L’Arche : L’émission SNL bat des records depuis l’élection de Trump, comment expliquez-vous cela ?
Alexandre Kominek : Trump est un puit à blagues. Il n’y a qu’a voir ses déclarations, pas besoin d’écrire de vannes. Qui ne rigolerait pas d’un tel personnage ? Qui en plus a réussi ! Tous les ingrédients sont réunis. Un dirigeant comme Trump, c’est mauvais pour plein de choses, mais surtout pas pour l’art. Si SNL explose, c’est parce que les gens sont tellement en état de choc qu’ils ont besoin de rire. C’est dans le tragique que l’on trouve les meilleures blagues et l’élection de Trump est loin d’être un conte de fée. Si SNL cartonne, c’est parce que Trump, c’est aussi un événement mondial, historique. Tout le monde a été surpris et on a chacun pu découvrir sur notre fil d’actualité Facebook que, du jour au lendemain, la majorité de nos amis s’étaient transformé en politologues américains.

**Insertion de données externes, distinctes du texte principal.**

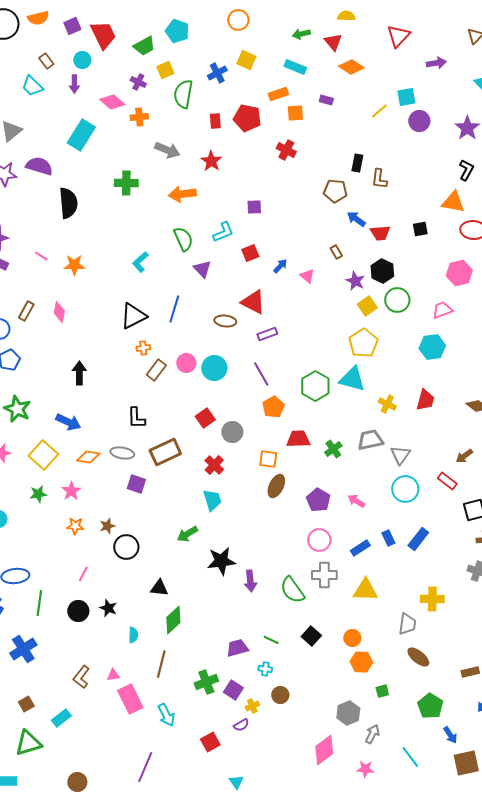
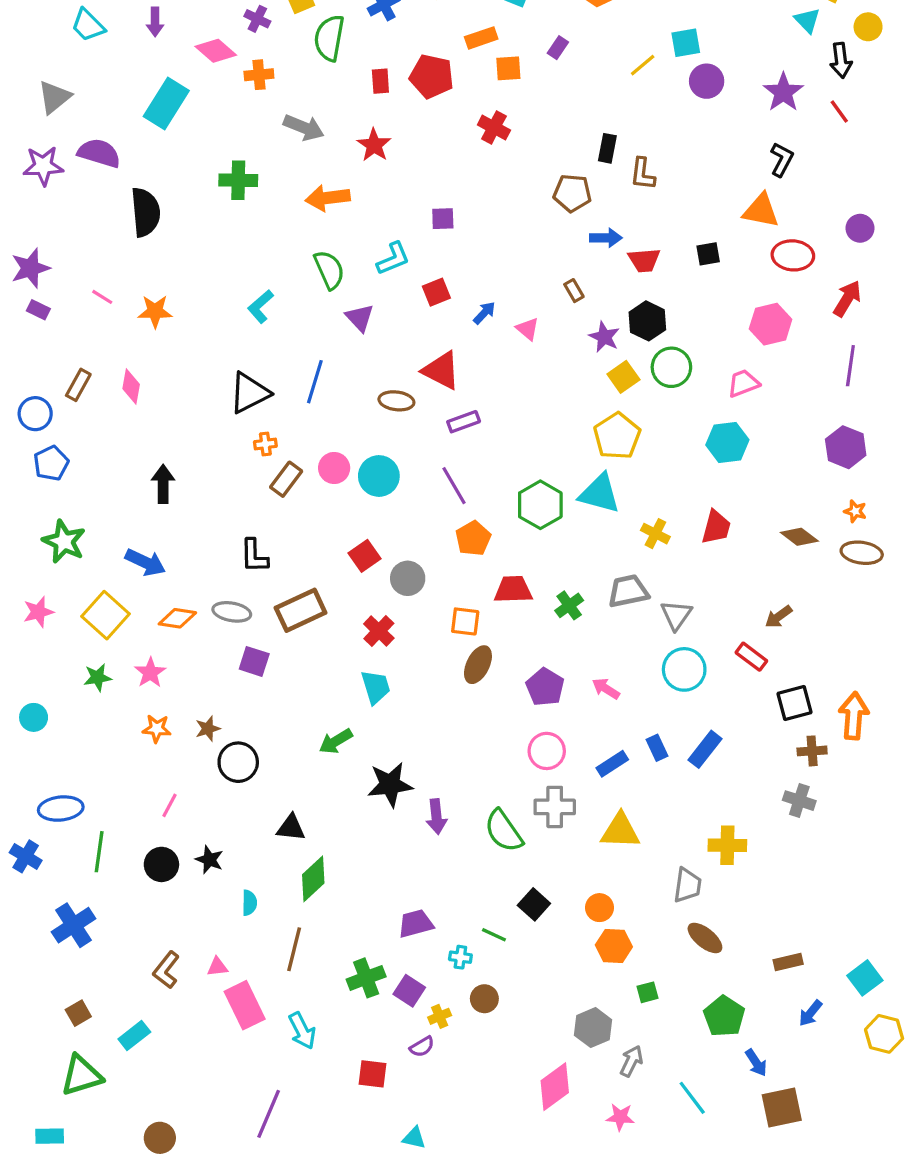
purple rectangle: (326, 100) -> (558, 48), turned -72
blue arrow: (356, 219) -> (606, 238), turned 144
green line: (271, 640) -> (494, 935), moved
red square: (210, 742) -> (372, 1074), turned 36
cyan triangle: (236, 782) -> (414, 1138), turned -42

Phyllis Wang : Le président Trump est une étrange mascotte semeuse de divisions. L’idéologie politique actuelle et les structures du gouvernement américain ont ignoré et laissé de côté une grande majorité des citoyens. Face à de telles divisions se développe un grand besoin, une envie de scène et de blagues. Consciemment ou non nous partageons une certaine perspective, un soulagement, une catharsis. Les blagues ont toujours une cible et la cible principale aujourd’hui est le président. Et quelle cible évidente ! Qu’il s’agisse de son style, son apparence, sa grande capacité à se parodier tout en étant lui même, SNL dispose de beaucoup d’ingrédients pour préparer leurs sketchs. Avec de très belles prestations de leurs humoristes mais aussi d’invités tels Alec Baldwin, Melissa McCarthy, Dave Chapelle…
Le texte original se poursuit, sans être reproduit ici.